Extracted entries:
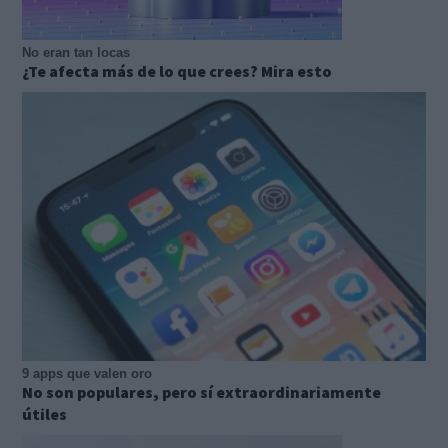
No eran tan locas
¿Te afecta más de lo que crees? Mira esto
9 apps que valen oro
No son populares, pero sí extraordinariamente
útiles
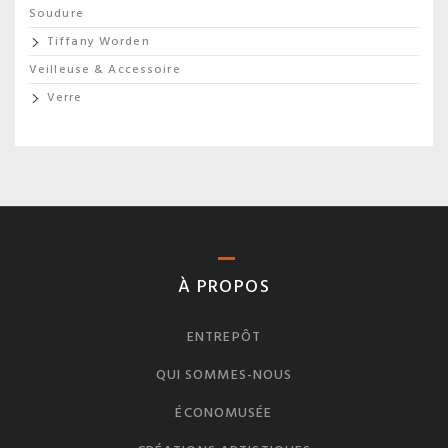
Soudure
Tiffany Worden
Veilleuse & Accessoire
Verre
À PROPOS
ENTREPÔT
QUI SOMMES-NOUS
ÉCONOMUSÉE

Work to be completed:
Give back the whole listing exactly; no pictures.

Answer to this exercise:
No eran tan locas
¿Te afecta más de lo que crees? Mira esto
9 apps que valen oro
No son populares, pero sí extraordinariamente
útiles
Soudure
Tiffany Worden
Veilleuse & Accessoire
Verre
À PROPOS
ENTREPÔT
QUI SOMMES-NOUS
ÉCONOMUSÉE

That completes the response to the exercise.